Medical products maker Baxter International Inc. and Northwestern Medicine recycled more than 6 tons of intravenous bags during a recent pilot project in Chicago.
The Deerfield, Ill.-based company said the PVC IV bag recycling program was the first of its kind in the United States.
"Across the country, hundreds of thousands of IV bags are used every day," said Cecilia Soriano, president of Baxter's Infusion Therapies and Technologies division, in a statement. "In line with Baxter's commitments as a responsible corporate citizen, we believe this pilot helps pave the way for meaningful, long-term waste reduction."
Employees at Northwestern Memorial Hospital helped develop a new process to recycle the bags as part of the "nursing workflow while also managing space constraints common in hospital settings," Baxter said. Participation included employees from the nursing, supply chain and environmental services sectors.
The collected bags ultimately were transported and inspected by third-party logistics and recycling companies and made into new products such as industrial floor mats and protective edging.
The company and the hospital started tackling the IV bag stream because non-hazardous IV bags typically end up in landfills after residual fluid has been drained.

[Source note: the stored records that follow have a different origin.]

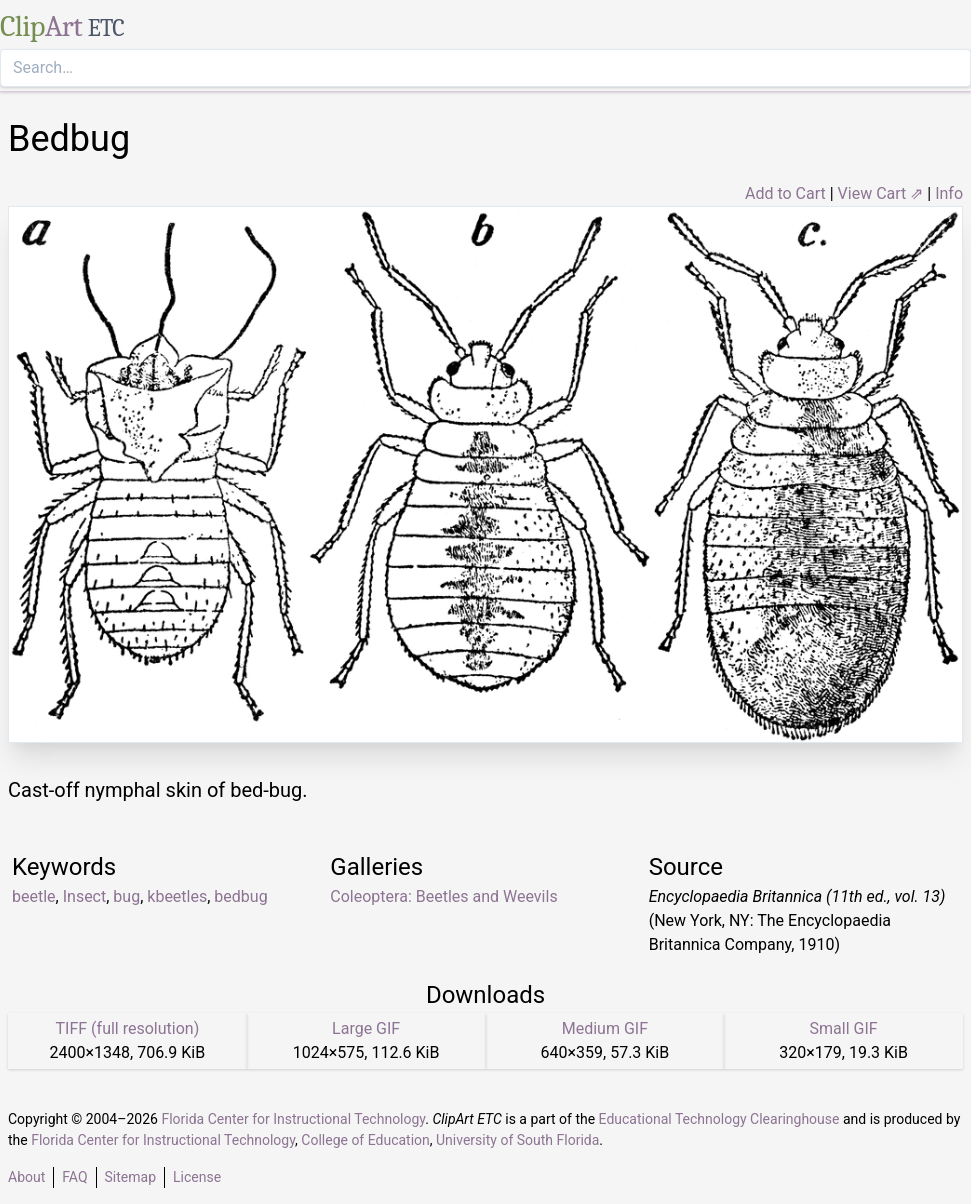  Describe the element at coordinates (177, 896) in the screenshot. I see `kbeetles` at that location.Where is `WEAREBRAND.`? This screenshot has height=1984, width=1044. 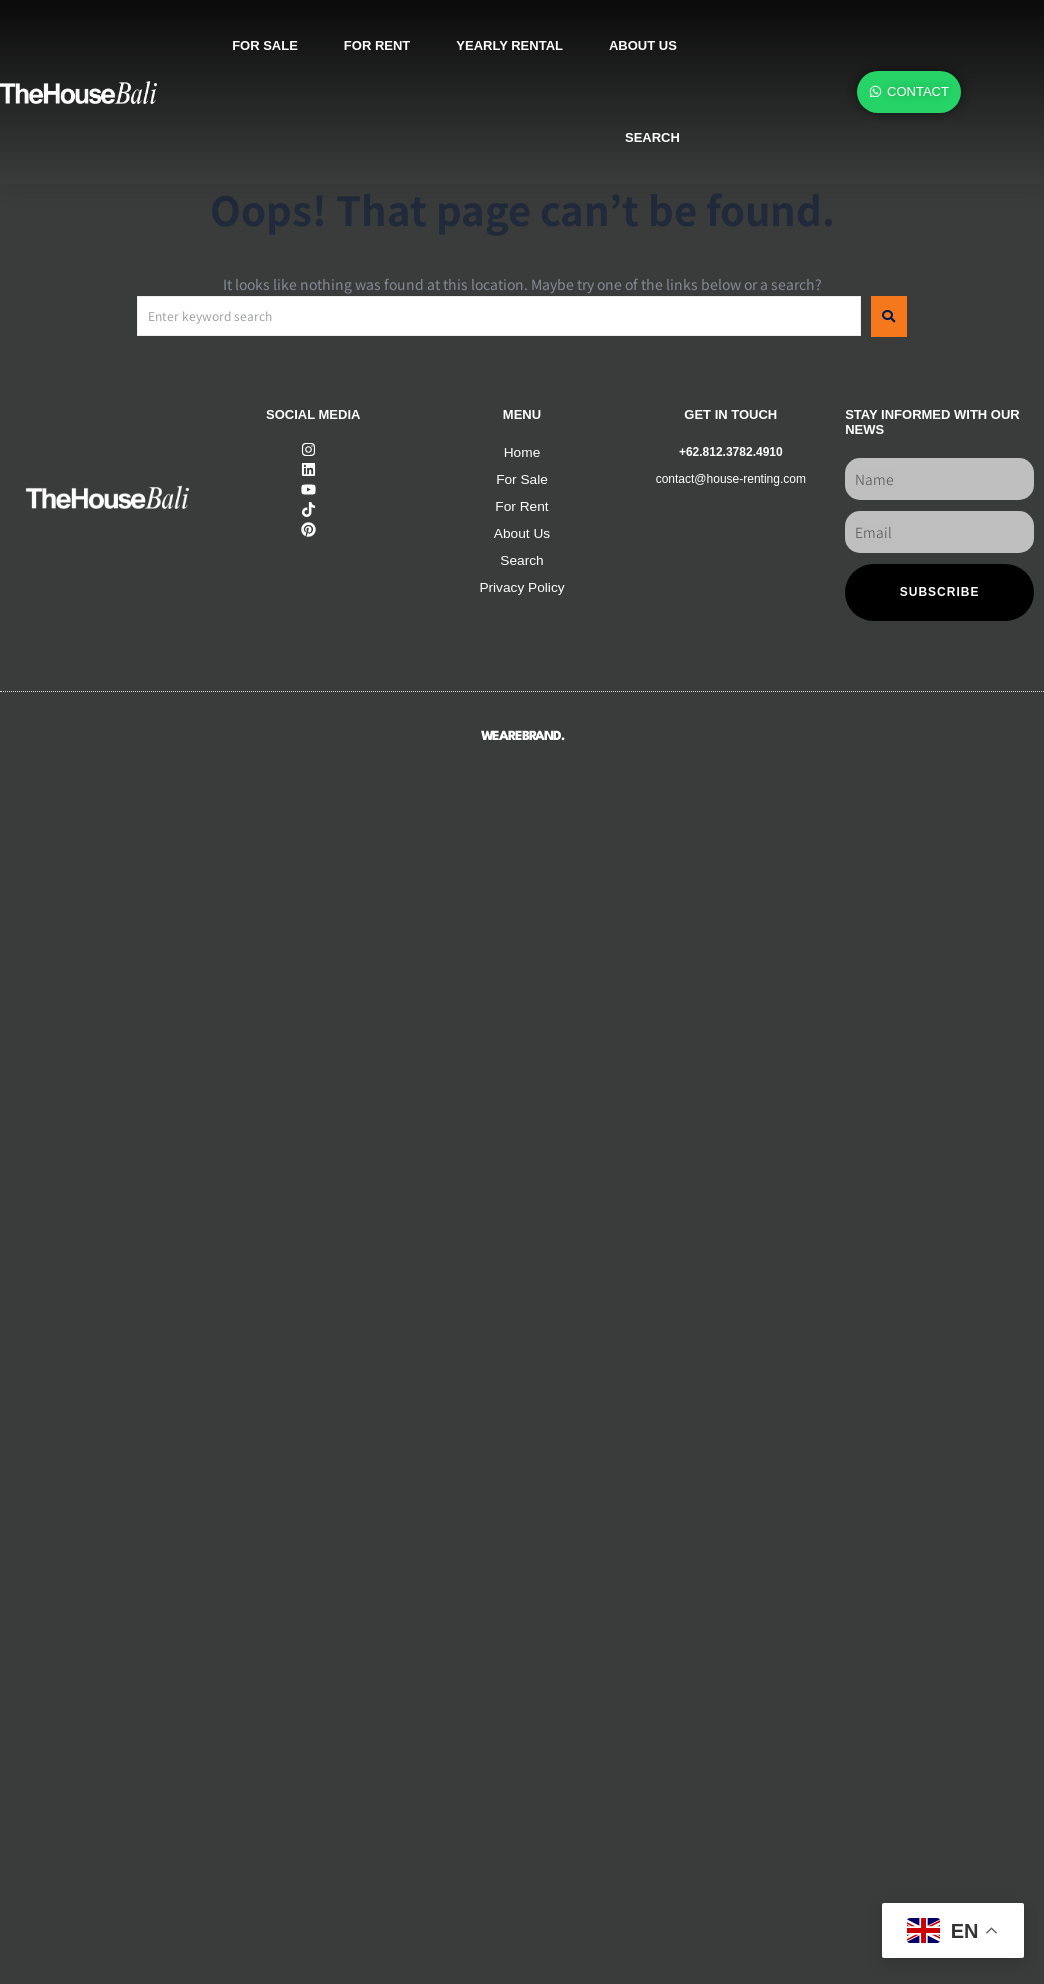 WEAREBRAND. is located at coordinates (522, 736). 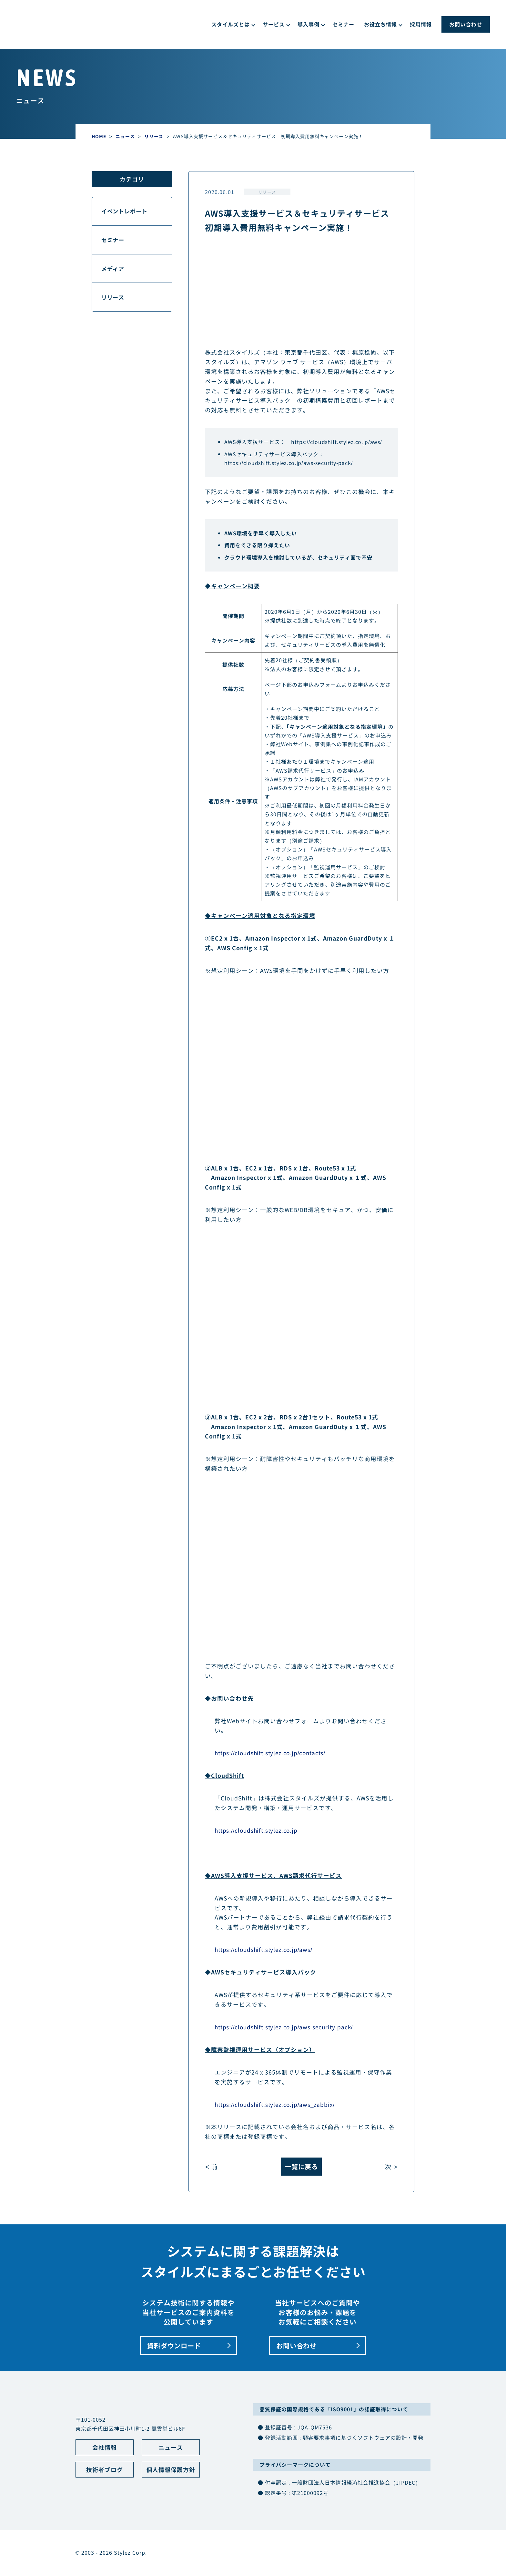 I want to click on 採用情報, so click(x=421, y=24). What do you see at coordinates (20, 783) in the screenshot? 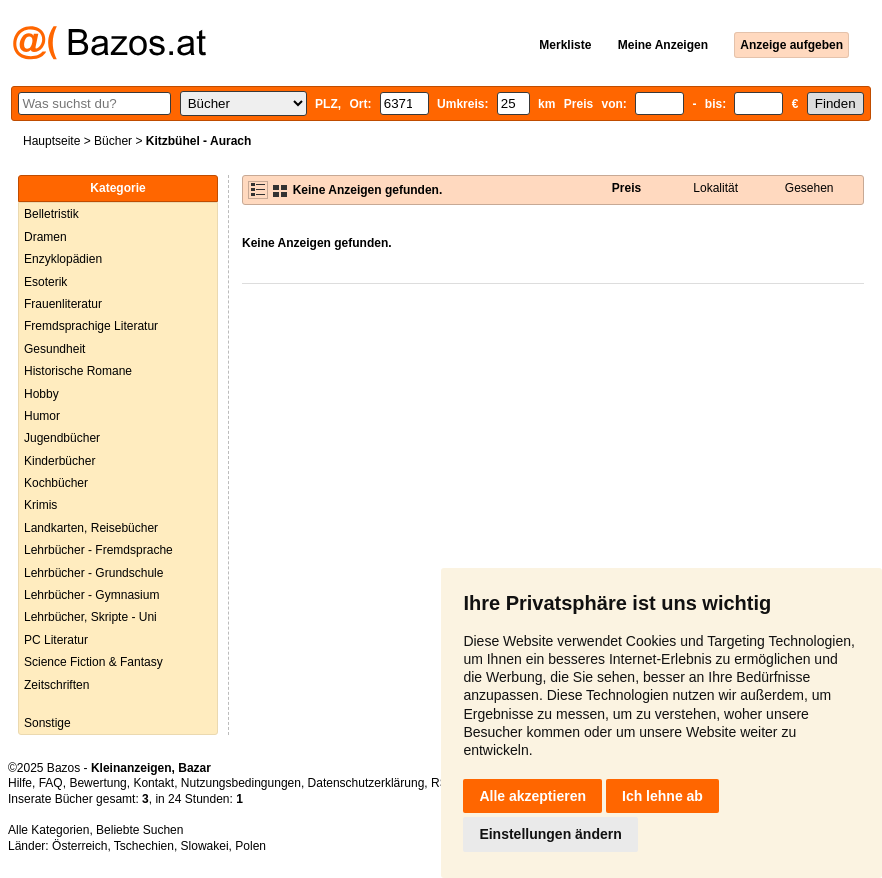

"What started as a single-unit pilot is now standard practice across several of our inpatient units within Northwestern Memorial Hospital and has resulted in the recycling of more than 170,000 IV bags," said Jeff Good, Northwestern Medicine's first chief sustainability executive and vice president of operations, in a statement.
"Our health system understands the environmental importance of this pilot program and we are dedicated to creating initiatives that support our overarching sustainability goals to reduce our carbon footprint and eliminate unnecessary waste," he said.